Saved data entries:
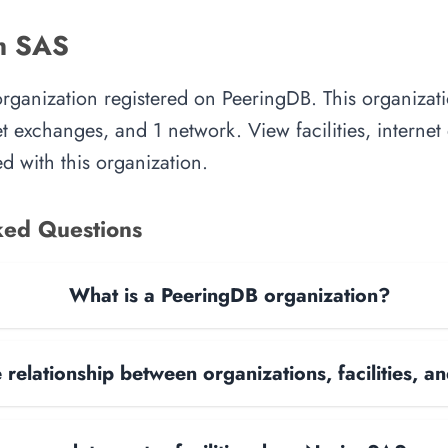
m SAS
rganization registered on PeeringDB. This organiza
rnet exchanges, and 1 network. View facilities, interne
d with this organization.
ked Questions
What is a PeeringDB organization?
 relationship between organizations, facilities,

### Instructions to follow
Reproduce the data above word for word and omit the images.

### Response box
m SAS
rganization registered on PeeringDB. This organiza
rnet exchanges, and 1 network. View facilities, interne
d with this organization.
ked Questions
What is a PeeringDB organization?
 relationship between organizations, facilities,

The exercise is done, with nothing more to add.